When a line of the records below contains the string "titlebar", copy that whole line.

• _ENTRIES SUPPLIED_
###
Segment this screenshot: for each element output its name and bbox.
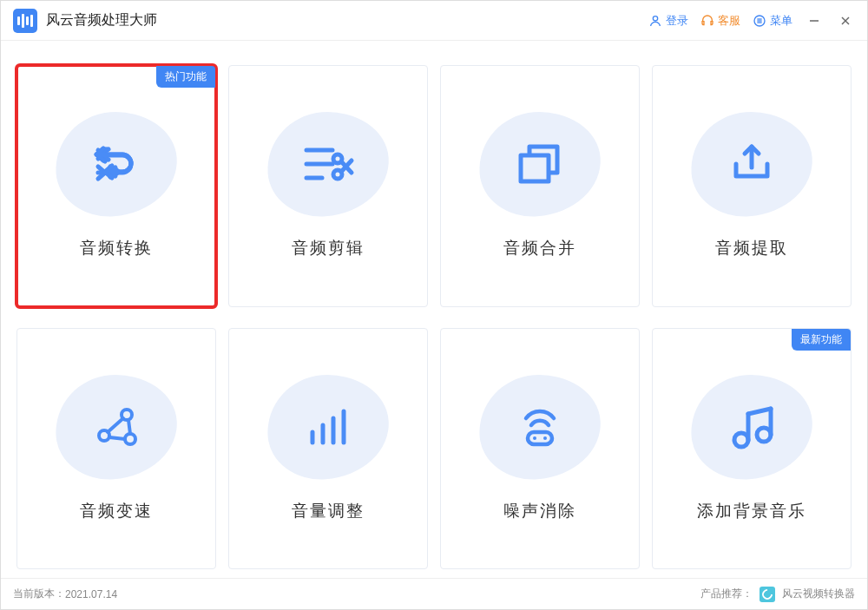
extract-icon bbox=[721, 134, 782, 194]
version-value: 2021.07.14 bbox=[65, 588, 117, 600]
app-title: 风云音频处理大师 bbox=[46, 11, 157, 30]
speed-icon bbox=[86, 397, 147, 457]
card-noise-remove[interactable]: 噪声消除 bbox=[440, 328, 640, 570]
convert-icon bbox=[86, 134, 147, 194]
login-button[interactable]: 登录 bbox=[648, 13, 688, 29]
card-audio-extract[interactable]: 音频提取 bbox=[652, 65, 852, 307]
svg-line-22 bbox=[128, 420, 130, 434]
svg-line-20 bbox=[108, 418, 123, 432]
support-button[interactable]: 客服 bbox=[700, 13, 740, 29]
recommend-label: 产品推荐： bbox=[700, 587, 753, 601]
cut-icon bbox=[298, 134, 358, 194]
svg-point-29 bbox=[543, 436, 547, 440]
svg-point-28 bbox=[533, 436, 536, 440]
card-label: 添加背景音乐 bbox=[697, 500, 806, 522]
card-label: 噪声消除 bbox=[503, 500, 576, 522]
card-label: 音频剪辑 bbox=[292, 237, 365, 259]
card-volume-adjust[interactable]: 音量调整 bbox=[228, 328, 428, 570]
svg-line-21 bbox=[109, 437, 125, 439]
menu-icon bbox=[753, 14, 766, 28]
app-logo-icon bbox=[13, 9, 37, 33]
card-label: 音量调整 bbox=[292, 500, 365, 522]
card-bg-music[interactable]: 最新功能 添加背景音乐 bbox=[652, 328, 852, 570]
titlebar-actions: 登录 客服 菜单 bbox=[648, 11, 855, 30]
minimize-button[interactable] bbox=[805, 11, 824, 30]
recommend-logo-icon bbox=[760, 587, 775, 602]
menu-button[interactable]: 菜单 bbox=[753, 13, 792, 29]
card-audio-speed[interactable]: 音频变速 bbox=[16, 328, 216, 570]
card-label: 音频提取 bbox=[715, 237, 788, 259]
card-audio-cut[interactable]: 音频剪辑 bbox=[228, 65, 428, 307]
close-button[interactable] bbox=[836, 11, 855, 30]
svg-rect-15 bbox=[521, 155, 549, 181]
card-label: 音频合并 bbox=[503, 237, 576, 259]
recommend-link[interactable]: 风云视频转换器 bbox=[782, 587, 855, 601]
card-label: 音频转换 bbox=[80, 237, 153, 259]
feature-grid: 热门功能 bbox=[1, 41, 867, 578]
card-label: 音频变速 bbox=[80, 500, 153, 522]
headset-icon bbox=[700, 14, 714, 28]
svg-line-34 bbox=[748, 409, 771, 414]
merge-icon bbox=[510, 134, 570, 194]
version-label: 当前版本： bbox=[13, 587, 65, 601]
svg-rect-27 bbox=[528, 432, 552, 444]
user-icon bbox=[648, 14, 662, 28]
card-audio-merge[interactable]: 音频合并 bbox=[440, 65, 640, 307]
music-icon bbox=[721, 397, 782, 457]
noise-icon bbox=[510, 397, 570, 457]
svg-point-0 bbox=[653, 16, 657, 20]
new-badge: 最新功能 bbox=[792, 329, 851, 351]
footer: 当前版本： 2021.07.14 产品推荐： 风云视频转换器 bbox=[1, 578, 867, 609]
hot-badge: 热门功能 bbox=[156, 66, 215, 88]
titlebar: 风云音频处理大师 登录 客服 菜单 bbox=[1, 1, 867, 41]
volume-icon bbox=[298, 397, 358, 457]
card-audio-convert[interactable]: 热门功能 bbox=[16, 65, 216, 307]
###
• _REPLY TO THE TASK_
titlebar-actions: 登录 客服 菜单 bbox=[648, 11, 855, 30]
titlebar: 风云音频处理大师 登录 客服 菜单 bbox=[1, 1, 867, 41]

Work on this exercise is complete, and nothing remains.